YMMV / Law & Order: Criminal Intent

  • Ass Pull: Although it ended up being well-received, Goren and Eames' more-than-friends relationship was initially viewed as being this.
    • Also, Goren apparently being a rat for doubting a fellow cop's work to get a confession out of a suspect, who ended up being the wrong guy was considered very out of character for him, but thankfully it wasn't seen before that season or since.
  • Award Snub: Kathryn Erbe and Vincent D'Onofrio received nary an Emmy nomination in their eight years on the show's run, a criminal snub.
  • Broken Base: Many fans did not respond well to Goren and Eames being written out of the show early in season 9. Letter-writing campaigns and boycotts were suggested, as was a clever idea to send cases of marshmallow fluff to the offices of the producers in protest of the casting change and tone change for the show. That season 10 ever even happened suggests this campaign had some effect.

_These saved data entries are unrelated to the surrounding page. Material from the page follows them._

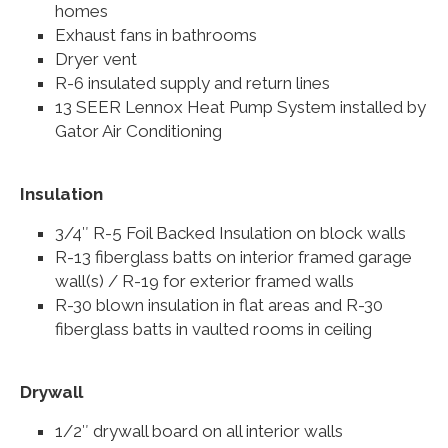
homes
Exhaust fans in bathrooms
Dryer vent
R-6 insulated supply and return lines
13 SEER Lennox Heat Pump System installed by
Gator Air Conditioning
Insulation
3/4″ R-5 Foil Backed Insulation on block walls
R-13 fiberglass batts on interior framed garage
wall(s) / R-19 for exterior framed walls
R-30 blown insulation in flat areas and R-30
fiberglass batts in vaulted rooms in ceiling
Drywall
1/2″ drywall board on all interior walls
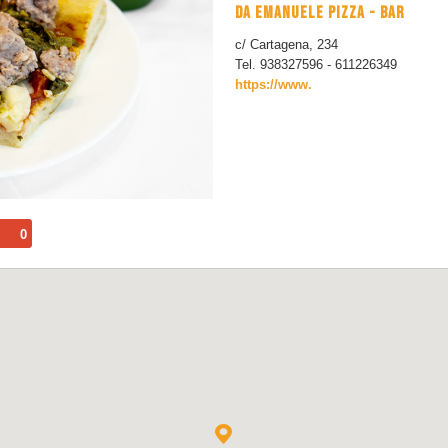
DA EMANUELE PIZZA - BAR
c/ Cartagena, 234
Tel. 938327596 - 611226349
https://www.
0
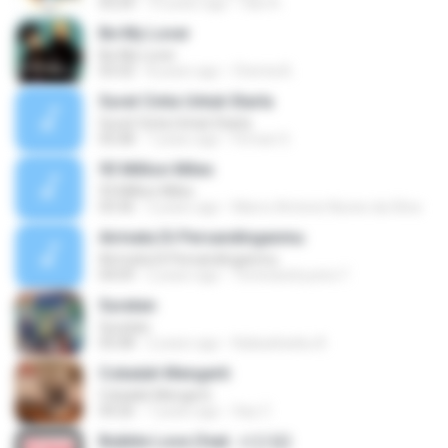
03:24
10 years ago
faiz A.
Be My Lover
Be My Lover
03:32
8 years ago
Chenta B.
Surat Cinta Untuk Starla
Surat Cinta Untuk Starla
05:08
7 years ago
Firman S.
93 Million Miles
93 Million Miles
03:36
3 years ago
Marco Antonio Nunes da Silva
Airmata Di Persandinganmu
Airmata Di Persandinganmu
04:09
2 years ago
Tominandi putra T.
Suratan
Suratan
05:08
2 years ago
Kalasahanku 8.
Cobalah Mengerti
Cobalah Mengerti
04:26
7 years ago
Sep Z.
Bubble Love (feat. 서인영)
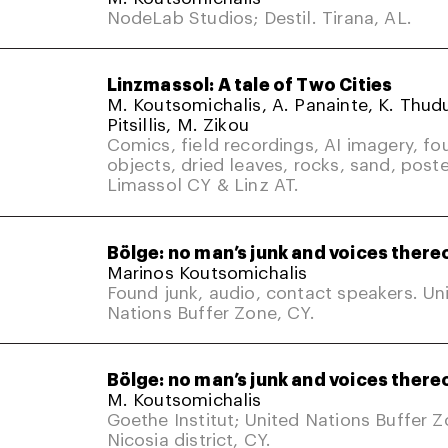
NodeLab Studios; Destil. Tirana, AL.
Linzmassol: A tale of Two Cities
M. Koutsomichalis, A. Panainte, K. Thud
Pitsillis, M. Zikou
Comics, field recordings, AI imagery, fo
objects, dried leaves, rocks, sand, poste
Limassol CY & Linz AT.
Bölge: no man’s junk and voices there
Marinos Koutsomichalis
Found junk, audio, contact speakers. Un
Nations Buffer Zone, CY.
Bölge: no man’s junk and voices there
M. Koutsomichalis
Goethe Institut; United Nations Buffer 
Nicosia district, CY.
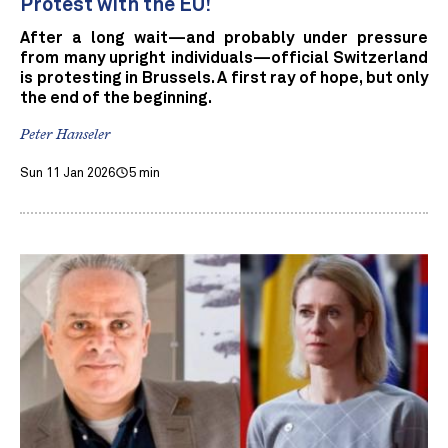
Protest with the EU!
After a long wait—and probably under pressure
from many upright individuals—official Switzerland
is protesting in Brussels. A first ray of hope, but only
the end of the beginning.
Peter Hanseler
Sun 11 Jan 2026
5 min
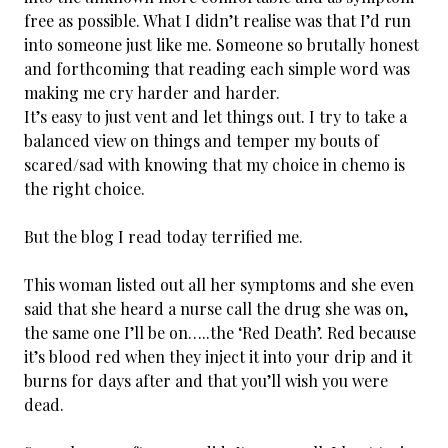
free as possible. What I didn’t realise was that I’d run
into someone just like me. Someone so brutally honest
and forthcoming that reading each simple word was
making me cry harder and harder.
It’s easy to just vent and let things out. I try to take a
balanced view on things and temper my bouts of
scared/sad with knowing that my choice in chemo is
the right choice.
But the blog I read today terrified me.
This woman listed out all her symptoms and she even
said that she heard a nurse call the drug she was on,
the same one I’ll be on…..the ‘Red Death’. Red because
it’s blood red when they inject it into your drip and it
burns for days after and that you’ll wish you were
dead.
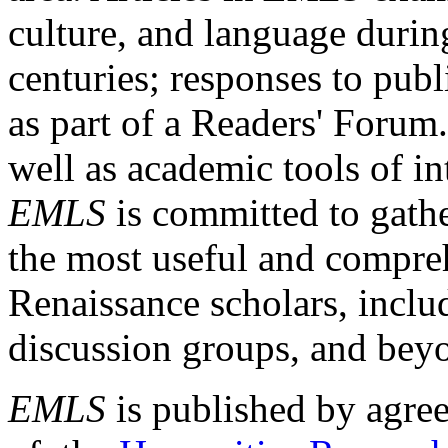
culture, and language durin
centuries; responses to publ
as part of a Readers' Forum
well as academic tools of int
EMLS
is committed to gathe
the most useful and compreh
Renaissance scholars, includ
discussion groups, and bey
EMLS
is published by agre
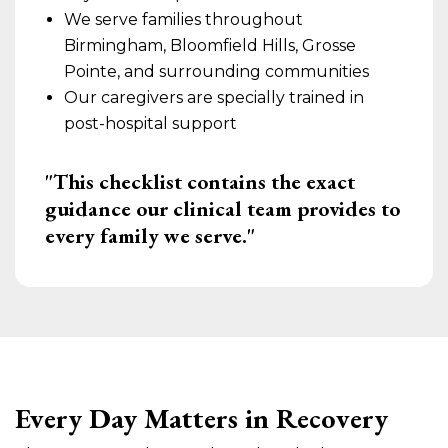
We serve families throughout
Birmingham, Bloomfield Hills, Grosse
Pointe, and surrounding communities
Our caregivers are specially trained in
post-hospital support
"This checklist contains the exact
guidance our clinical team provides to
every family we serve."
Every Day Matters in Recovery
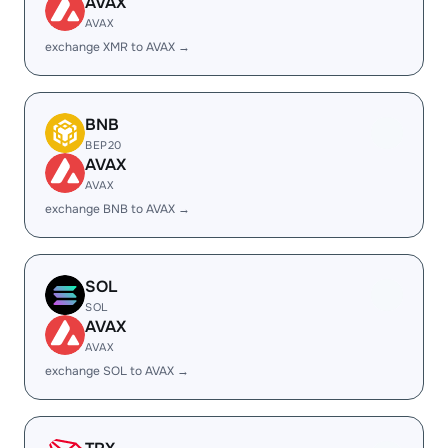
AVAX
AVAX
exchange XMR to AVAX →
BNB
BEP20
AVAX
AVAX
exchange BNB to AVAX →
SOL
SOL
AVAX
AVAX
exchange SOL to AVAX →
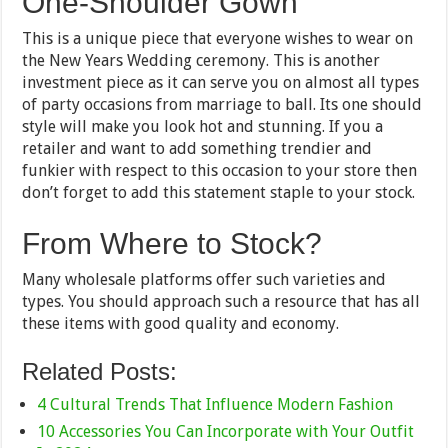
One-Shoulder Gown
This is a unique piece that everyone wishes to wear on
the New Years Wedding ceremony. This is another
investment piece as it can serve you on almost all types
of party occasions from marriage to ball. Its one should
style will make you look hot and stunning. If you a
retailer and want to add something trendier and
funkier with respect to this occasion to your store then
don’t forget to add this statement staple to your stock.
From Where to Stock?
Many wholesale platforms offer such varieties and
types. You should approach such a resource that has all
these items with good quality and economy.
Related Posts:
4 Cultural Trends That Influence Modern Fashion
10 Accessories You Can Incorporate with Your Outfit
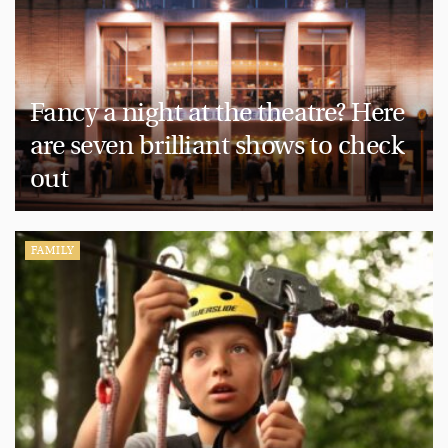
Fancy a night at the theatre? Here
are seven brilliant shows to check
out
FAMILY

  • Complete Monster: See here.
  • Crowning Music Of Awesome: The original and the newer theme songs, which are remixes of the themes of the Mothership and Law & Order: Trial by Jury, respectively.
  • Dork Age: Even though one could argue any time after season four could be this, season six is when it hit full stride. Rene Balcer left as the series' showrunner, Warren Leight stepped into the position and with him, new writers who weren't too familiar with the Law & Order franchise came along and ruined the dynamic of the show. The show took a more emotional standpoint to it and stop focusing some much on the criminals (which was one of the main hooks of the show), the writing was more in line with rival show CSI (even having episodes start off with a pop song in a hope of the storyline becoming more appealing) and they got rid of the time and location cards, which are a staple of the franchise. Even with these changes eventually being done away with and Leight leaving the position, the damage was done.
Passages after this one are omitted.